Local Bedouin tribes claim that they have been neglected as the government has developed Sinai as a tourist hot spot in cities like Sharm el-Sheikh.
That anger has increasingly found its voice in radical Islam, especially in the wake of the crackdown on the Muslim Brotherhood by the government of General Abdel-Fattah al-Sisi.
ISIS-affiliated ABM has been able to build wealth from trade via illegal tunnels between Gaza and Rafah, which not only funded the militant activity of Salafist jihadist groups, but also created a new class system in Sinai relative to the power of tribes in north Sinai.
As a result, previously less powerful tribes and clans in north Sinai began to have more influence, defying the old and major tribes and their arrangement with Egyptian authorities and forming their own independent council.
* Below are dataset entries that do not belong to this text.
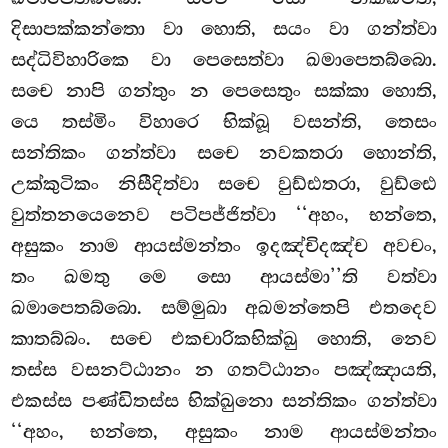
දිසාපක්කන්තො වා හොති, සයං වා ගන්ත්වා
සද්ධිවිහාරිකෙ වා
පෙසෙත්වා ඛමාපෙතබ්බො.
සචෙ නාපි ගන්තුං න පෙසෙතුං සක්කා හොති,
යෙ තස්මිං විහාරෙ භික්ඛූ වසන්ති, තෙසං
සන්තිකං ගන්ත්වා සචෙ නවකතරා හොන්ති,
උක්කුටිකං නිසීදිත්වා සචෙ වුඩ්ඪතරා, වුඩ්ඪෙ
වුත්තනයෙනෙව පටිපජ්ජිත්වා ‘‘අහං, භන්තෙ,
අසුකං නාම ආයස්මන්තං ඉදඤ්චිදඤ්ච අවචං,
තං ඛමතු මෙ සො ආයස්මා’’ති වත්වා
ඛමාපෙතබ්බො. සම්මුඛා අඛමන්තෙපි එතදෙව
කාතබ්බං. සචෙ එකචාරිකභික්ඛු හොති, නෙව
තස්ස වසනට්ඨානං න ගතට්ඨානං පඤ්ඤායති,
එකස්ස පණ්ඩිතස්ස භික්ඛුනො සන්තිකං ගන්ත්වා
‘‘අහං, භන්තෙ, අසුකං නාම ආයස්මන්තං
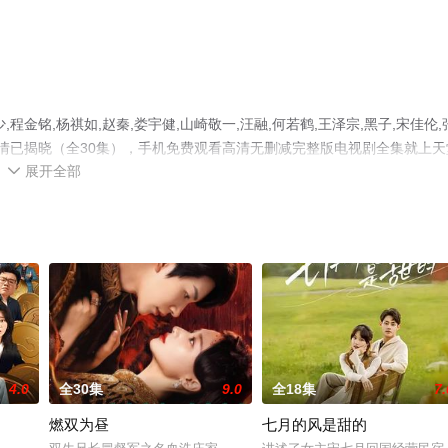
金铭,杨祺如,赵秦,娄宇健,山崎敬一,汪融,何若鹤,王泽宗,黑子,宋佳伦,
剧情已揭晓（全30集），手机免费观看高清无删减完整版电视剧全集就上天
展开全部
网等平台了解。

4.0
全30集
9.0
全18集
7.
燃双为昼
七月的风是甜的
That shifting of the balance of power – away from tribes willing to cooperate with Cairo and towards those who are opposed to it – suggests that Egypt's war against radical Islam has only just begun.
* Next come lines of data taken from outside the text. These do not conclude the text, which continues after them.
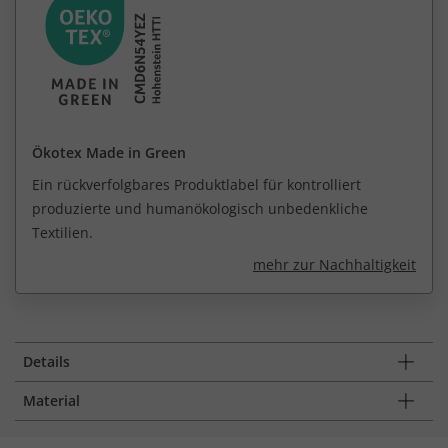
Ökotex Made in Green
Ein rückverfolgbares Produktlabel für kontrolliert
produzierte und humanökologisch unbedenkliche
Textilien.
mehr zur Nachhaltigkeit
Details
Material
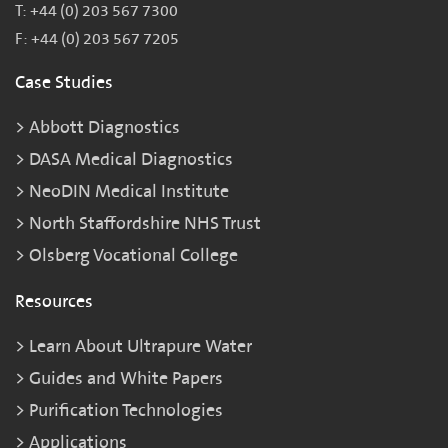
T: +44 (0) 203 567 7300
F: +44 (0) 203 567 7205
Case Studies
Abbott Diagnostics
DASA Medical Diagnostics
NeoDIN Medical Institute
North Staffordshire NHS Trust
Olsberg Vocational College
Resources
Learn About Ultrapure Water
Guides and White Papers
Purification Technologies
Applications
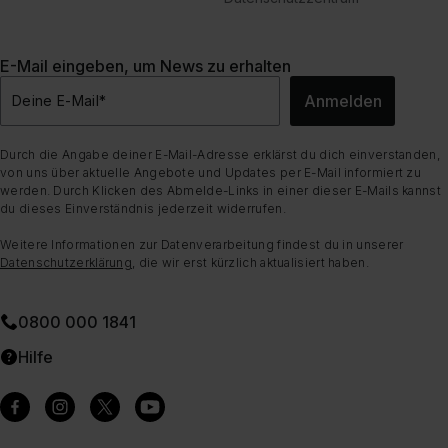
E-Mail eingeben, um News zu erhalten
Anmelden
Deine E-Mail
*
Durch die Angabe deiner E-Mail-Adresse erklärst du dich einverstanden,
von uns über aktuelle Angebote und Updates per E-Mail informiert zu
werden. Durch Klicken des Abmelde-Links in einer dieser E-Mails kannst
du dieses Einverständnis jederzeit widerrufen.
Weitere Informationen zur Datenverarbeitung findest du in unserer
Datenschutzerklärung
, die wir erst kürzlich aktualisiert haben.
0800 000 1841
Hilfe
Mansour and his friends say that those who have suffered from the security crackdown have proved easy pickings for ABM's recruitment drive.
That is especially true for those like Mansour who have lost their homes and businesses because of the Egyptian state's punitive actions.
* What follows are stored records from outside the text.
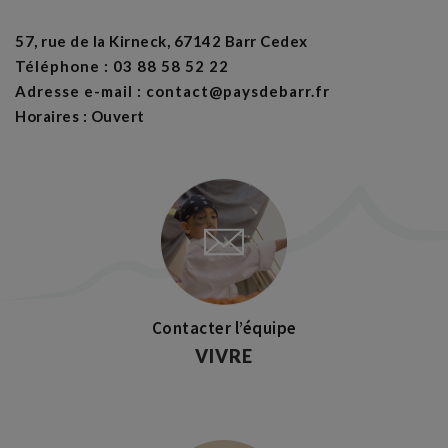
57, rue de la Kirneck, 67142 Barr Cedex
Téléphone : 03 88 58 52 22
Adresse e-mail : contact@paysdebarr.fr
Horaires : Ouvert
Contacter l’équipe
VIVRE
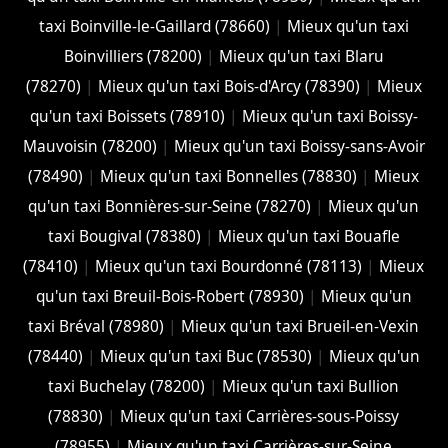
taxi Boinville-le-Gaillard (78660)
|
Mieux qu'un taxi
Boinvilliers (78200)
|
Mieux qu'un taxi Blaru
(78270)
|
Mieux qu'un taxi Bois-d'Arcy (78390)
|
Mieux
qu'un taxi Boissets (78910)
|
Mieux qu'un taxi Boissy-
Mauvoisin (78200)
|
Mieux qu'un taxi Boissy-sans-Avoir
(78490)
|
Mieux qu'un taxi Bonnelles (78830)
|
Mieux
qu'un taxi Bonnières-sur-Seine (78270)
|
Mieux qu'un
taxi Bougival (78380)
|
Mieux qu'un taxi Bouafle
(78410)
|
Mieux qu'un taxi Bourdonné (78113)
|
Mieux
qu'un taxi Breuil-Bois-Robert (78930)
|
Mieux qu'un
taxi Bréval (78980)
|
Mieux qu'un taxi Brueil-en-Vexin
(78440)
|
Mieux qu'un taxi Buc (78530)
|
Mieux qu'un
taxi Buchelay (78200)
|
Mieux qu'un taxi Bullion
(78830)
|
Mieux qu'un taxi Carrières-sous-Poissy
(78955)
|
Mieux qu'un taxi Carrières-sur-Seine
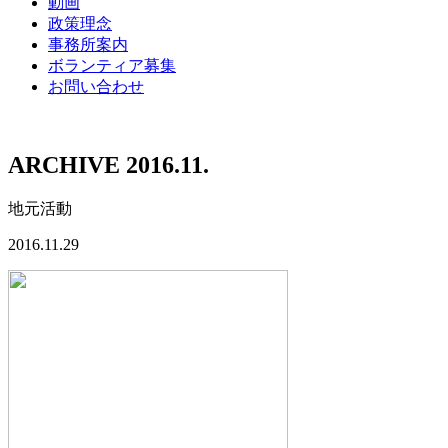
動画
政策理念
事務所案内
ボランティア募集
お問い合わせ
ARCHIVE 2016.11.
地元活動
2016.11.29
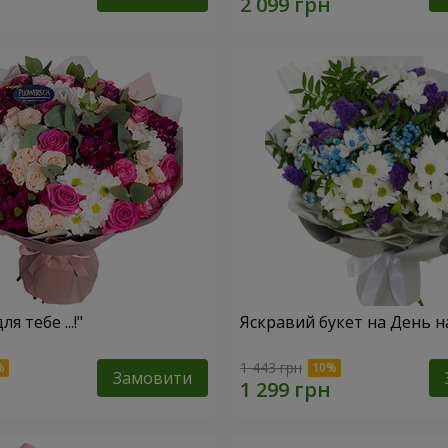
я тебе ...!"
Яскравий букет на День 
1 443 грн
Замовити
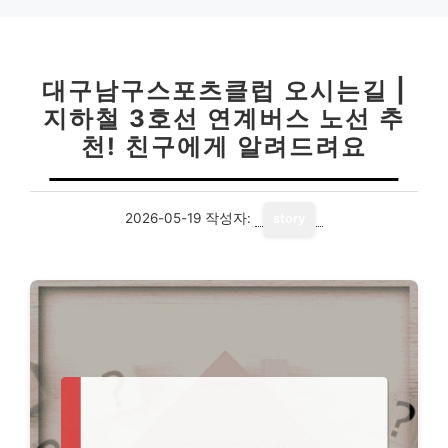
대구남구스포츠클럽 오시는길 |
지하철 3호선 연계버스 노선 추
천! 친구에게 알려드려요
2026-05-19
작성자:
story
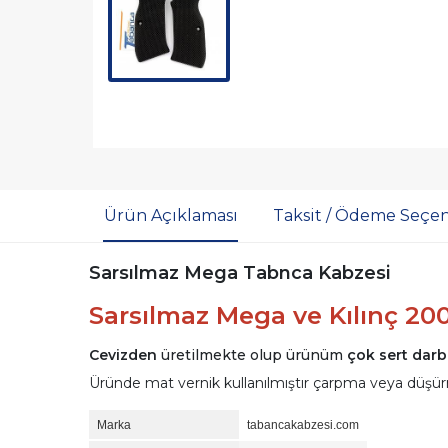
Ürün Açıklaması
Taksit / Ödeme Seçen
Sarsılmaz Mega Tabnca Kabzesi
Sarsılmaz Mega ve Kılınç 2
Cevizden
üretilmekte olup ürünüm
çok sert darb
Üründe mat vernik kullanılmıştır çarpma veya düşür
Marka
tabancakabzesi.com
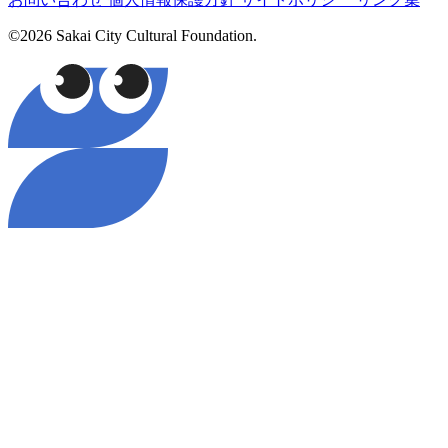
©2026 Sakai City Cultural Foundation.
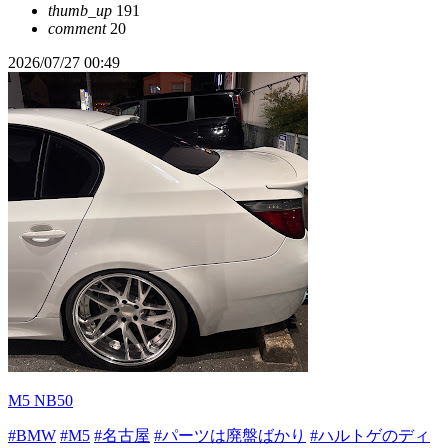
thumb_up
191
comment
20
2026/07/27 00:49
M5 NB50
#BMW
#M5
#名古屋
#パーツは廃盤ばかり
#ハルトゲのディ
"Many [Sinai civilians] are joining the militias to make money after losing their jobs in the foiled smuggling trade," said Samy, one of Mansour's friends.
"Extremism is not a wild plant; extended years of messed up government systems and messed up religious institutions have led us to where we are now," the 32-year-old added.
Both Mansour and Samy described how drones and Apaches were striking homes in Dahya. They explained that security officers were burning down homes and forcing women to evacuate their houses. Men had to flee their place – fearing arrest – before the weekly raids by the Egyptian military took place.
They said that civilian deaths have become recurrent in these attacks, even though they are unreported by state media.
It is little surprise that those from within the Egyptian security services do not see it that way. One security official who spoke to IBTimes UK on condition of anonymity said that those joining the ranks of ABM have always believed and dreamt of a jihadist caliphate, precisely those who were "holding a grudge against the state".
Egyptian state media is keen to point out that ABM does not only target security forces, but also civilians, from those who work with the Egyptian military to Christians in north Sinai. For its part, ABM has stated in its videos and statements that it would not target civilians in general, advising them to stay away from military premises.
Even so, ABM attacks and operations against Egyptian security forces have extended beyond Sinai. On 5 September 2013, ABM tried to assassinate a former minister of the interior at his home in Cairo's Nasr City in a failed suicide bombing. It has also claimed responsibility for bombing the Mansoura Security Directorate in 2013 and an attack in Borg Al-Arab, on Egypt's north coast, in 2014.
The nature of ABM's tactics has made combating the group extremely difficult for the Egyptian army, the official said.
"We cannot monitor all roads to inhibit bomb plantations. We have tried to prevent attacks by blocking the mobile network but terrorists have relied greatly on wireless networks and have armed themselves with technology that allows them to detonate bombs from a distance," he said.
In Ismaïlia, Samy and Mansour argue that ABM has been successful in winning hearts and minds – even if they baulk at the level of violence that the group employs.
"They call us to stand with solidarity through their fight against the state... I mean I do believe that there is great injustice in this country, however, their approach to stand against it is not practical, and anything that involves violence I am against," he said.
Samy, meanwhile, speaks like a broken man: "I really think Sinai is over, the civilians are being hurt in the process. We are collateral damage, all we can do is leave and reminisce about the past."